Fig. 7. Epithelial depletion of CAR induces TGF-β-dependent airway remodelling.

a Representative images of sections of lungs from mice under specified conditions stained for fibronectin (antibody; brown) and collagen (Sirius red; pink) staining. Scale bar: 100 mm. b Quantification of fibronectin and collagen staining around the airways from 20 airways in FFPE lung sections from each experimental group; from 5 mice per condition (one lung per mouse) representative of 3 independent experiments. c Quantification of proliferation of primary human lung fibroblasts and airway smooth muscle cells (SMC) treated with supernatants from 16HBE parental or CAR CRISPR cells for 48 h.

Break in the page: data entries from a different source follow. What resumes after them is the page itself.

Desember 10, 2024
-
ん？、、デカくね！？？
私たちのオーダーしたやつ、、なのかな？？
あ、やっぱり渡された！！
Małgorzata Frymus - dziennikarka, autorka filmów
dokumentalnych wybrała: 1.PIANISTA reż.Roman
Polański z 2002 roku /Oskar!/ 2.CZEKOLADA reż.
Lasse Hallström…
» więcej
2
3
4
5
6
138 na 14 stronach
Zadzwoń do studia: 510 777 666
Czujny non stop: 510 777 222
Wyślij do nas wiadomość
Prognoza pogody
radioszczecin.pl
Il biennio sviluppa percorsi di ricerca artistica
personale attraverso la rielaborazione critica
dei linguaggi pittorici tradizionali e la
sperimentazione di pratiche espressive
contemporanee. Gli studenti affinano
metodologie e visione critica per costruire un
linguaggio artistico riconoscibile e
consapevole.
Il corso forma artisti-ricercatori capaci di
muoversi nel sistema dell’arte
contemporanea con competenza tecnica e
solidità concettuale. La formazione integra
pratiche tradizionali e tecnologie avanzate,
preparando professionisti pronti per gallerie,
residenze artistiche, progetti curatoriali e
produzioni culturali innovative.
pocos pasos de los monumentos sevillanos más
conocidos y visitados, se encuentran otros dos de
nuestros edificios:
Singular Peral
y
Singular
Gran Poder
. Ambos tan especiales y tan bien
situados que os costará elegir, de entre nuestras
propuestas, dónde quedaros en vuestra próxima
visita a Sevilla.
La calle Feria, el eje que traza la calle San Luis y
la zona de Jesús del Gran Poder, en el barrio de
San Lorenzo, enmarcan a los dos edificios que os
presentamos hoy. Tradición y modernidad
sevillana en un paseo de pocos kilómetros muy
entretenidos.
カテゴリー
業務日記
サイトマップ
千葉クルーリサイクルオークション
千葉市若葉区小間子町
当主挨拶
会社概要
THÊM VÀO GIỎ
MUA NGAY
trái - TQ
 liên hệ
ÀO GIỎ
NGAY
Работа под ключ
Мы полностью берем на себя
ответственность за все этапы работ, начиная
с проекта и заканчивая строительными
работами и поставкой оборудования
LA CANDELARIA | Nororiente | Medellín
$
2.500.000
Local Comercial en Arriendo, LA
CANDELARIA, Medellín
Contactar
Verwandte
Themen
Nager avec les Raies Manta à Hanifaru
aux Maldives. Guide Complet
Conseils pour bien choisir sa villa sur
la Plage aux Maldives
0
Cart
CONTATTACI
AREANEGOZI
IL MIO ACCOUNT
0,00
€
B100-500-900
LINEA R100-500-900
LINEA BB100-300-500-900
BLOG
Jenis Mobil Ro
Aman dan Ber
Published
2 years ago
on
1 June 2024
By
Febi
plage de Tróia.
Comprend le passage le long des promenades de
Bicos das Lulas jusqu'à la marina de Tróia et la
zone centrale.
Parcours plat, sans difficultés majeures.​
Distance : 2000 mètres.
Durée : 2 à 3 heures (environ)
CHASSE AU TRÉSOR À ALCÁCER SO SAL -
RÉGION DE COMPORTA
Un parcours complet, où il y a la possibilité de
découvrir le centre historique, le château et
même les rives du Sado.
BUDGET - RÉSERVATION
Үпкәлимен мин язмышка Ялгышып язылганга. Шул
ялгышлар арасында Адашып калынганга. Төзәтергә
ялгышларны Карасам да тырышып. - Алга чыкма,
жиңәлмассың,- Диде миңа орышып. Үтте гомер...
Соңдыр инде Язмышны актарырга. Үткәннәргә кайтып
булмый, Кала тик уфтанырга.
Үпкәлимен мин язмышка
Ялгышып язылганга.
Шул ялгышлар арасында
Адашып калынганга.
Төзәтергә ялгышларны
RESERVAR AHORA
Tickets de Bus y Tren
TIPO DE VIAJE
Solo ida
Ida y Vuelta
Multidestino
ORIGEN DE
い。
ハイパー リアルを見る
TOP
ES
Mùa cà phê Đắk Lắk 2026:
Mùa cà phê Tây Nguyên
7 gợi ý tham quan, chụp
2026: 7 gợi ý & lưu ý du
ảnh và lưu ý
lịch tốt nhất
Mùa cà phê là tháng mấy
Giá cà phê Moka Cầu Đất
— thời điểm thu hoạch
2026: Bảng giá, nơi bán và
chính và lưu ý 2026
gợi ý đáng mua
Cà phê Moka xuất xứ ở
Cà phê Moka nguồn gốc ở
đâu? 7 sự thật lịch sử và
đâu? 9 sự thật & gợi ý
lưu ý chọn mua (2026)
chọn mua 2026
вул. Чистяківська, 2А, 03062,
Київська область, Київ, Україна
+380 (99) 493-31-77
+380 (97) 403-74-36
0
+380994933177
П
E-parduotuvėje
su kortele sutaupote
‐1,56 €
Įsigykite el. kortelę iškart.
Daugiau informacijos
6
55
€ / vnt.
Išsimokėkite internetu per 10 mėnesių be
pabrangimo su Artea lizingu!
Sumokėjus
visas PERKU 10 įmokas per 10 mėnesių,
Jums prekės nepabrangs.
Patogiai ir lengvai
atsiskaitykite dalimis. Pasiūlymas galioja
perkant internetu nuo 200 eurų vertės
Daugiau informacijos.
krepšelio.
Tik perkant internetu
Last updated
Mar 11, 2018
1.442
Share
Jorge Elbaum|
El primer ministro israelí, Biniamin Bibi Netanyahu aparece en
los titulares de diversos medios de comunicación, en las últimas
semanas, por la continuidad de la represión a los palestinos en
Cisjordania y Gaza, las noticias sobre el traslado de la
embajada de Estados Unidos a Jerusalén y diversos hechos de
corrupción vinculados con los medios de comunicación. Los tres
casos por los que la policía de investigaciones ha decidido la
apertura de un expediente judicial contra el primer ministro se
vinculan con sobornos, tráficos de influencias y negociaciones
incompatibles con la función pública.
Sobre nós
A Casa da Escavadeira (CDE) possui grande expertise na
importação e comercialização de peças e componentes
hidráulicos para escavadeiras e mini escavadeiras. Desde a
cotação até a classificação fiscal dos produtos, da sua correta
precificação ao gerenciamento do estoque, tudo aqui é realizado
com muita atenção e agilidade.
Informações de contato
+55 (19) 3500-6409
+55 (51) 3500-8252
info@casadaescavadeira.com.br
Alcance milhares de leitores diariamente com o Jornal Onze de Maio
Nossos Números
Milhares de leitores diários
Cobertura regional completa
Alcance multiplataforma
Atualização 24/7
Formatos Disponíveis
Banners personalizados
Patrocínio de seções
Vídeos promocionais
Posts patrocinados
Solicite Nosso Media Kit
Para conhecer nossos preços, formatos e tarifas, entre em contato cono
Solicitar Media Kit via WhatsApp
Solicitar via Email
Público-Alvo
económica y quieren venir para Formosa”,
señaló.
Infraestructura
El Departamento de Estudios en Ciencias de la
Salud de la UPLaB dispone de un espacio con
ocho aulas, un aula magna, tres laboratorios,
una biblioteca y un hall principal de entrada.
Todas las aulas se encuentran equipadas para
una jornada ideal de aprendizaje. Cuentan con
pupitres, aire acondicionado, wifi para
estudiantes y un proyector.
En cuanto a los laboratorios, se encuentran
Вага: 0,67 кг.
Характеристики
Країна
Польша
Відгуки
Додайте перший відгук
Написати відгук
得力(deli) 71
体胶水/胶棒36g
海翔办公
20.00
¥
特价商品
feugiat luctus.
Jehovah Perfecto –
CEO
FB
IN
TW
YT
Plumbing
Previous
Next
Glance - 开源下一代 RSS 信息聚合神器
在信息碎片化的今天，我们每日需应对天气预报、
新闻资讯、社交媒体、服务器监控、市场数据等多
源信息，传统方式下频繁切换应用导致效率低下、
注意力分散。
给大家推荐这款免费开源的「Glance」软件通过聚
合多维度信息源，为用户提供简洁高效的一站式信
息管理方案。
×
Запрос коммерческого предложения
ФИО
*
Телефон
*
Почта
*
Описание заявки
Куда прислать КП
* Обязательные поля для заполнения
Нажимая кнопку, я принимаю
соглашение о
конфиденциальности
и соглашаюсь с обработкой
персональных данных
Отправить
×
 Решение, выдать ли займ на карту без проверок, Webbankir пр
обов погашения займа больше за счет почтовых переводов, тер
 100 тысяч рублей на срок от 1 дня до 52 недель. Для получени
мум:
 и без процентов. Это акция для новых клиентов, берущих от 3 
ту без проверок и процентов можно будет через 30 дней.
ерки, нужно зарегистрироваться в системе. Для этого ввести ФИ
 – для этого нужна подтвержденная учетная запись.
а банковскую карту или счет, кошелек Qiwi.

Data. d Lysates from primary human lung fibroblasts treated as in c and probed for fibronectin and collagen I. e Quantification of 4 independent experiments from data as in d. f TGF-β levels measured by ELISA in supernatants from 16HBE parental and CAR CRISPR cells. 3 replicates per condition, pooled from 3 independent experiments. g TGF-β transcript levels measured by qPCR in 16HBE parental and CAR CRISPR cells. Data shown is pooled from 5 independent experiments. h Quantification of proliferation of primary human airway SMC treated with supernatants from 16HBE parental or CAR CRISPR cells for 48 h in the presence or absence of a TGF-β inhibitor (R26). Pooled from 3 independent experiments with 3 replicates per condition per experiment. i Lysates from cells as in h probed for collagen I and HSC70. Representative of 3 independent experiments. All graphs show median (line) with 25/75 percentiles (box) and min/max values. Unpaired 2-tail student’s T-tests were performed on data in c, e, f, g; One-way ANOVA analysis with Dunnett’s post hoc test was performed to test statistical significance in b; two-way ANOVA analysis with Tukey’s post hoc test was used for h. P values *p < 0.05; **p < 0.01; ***p < 0.0005. Source data are provided as a Source Data file.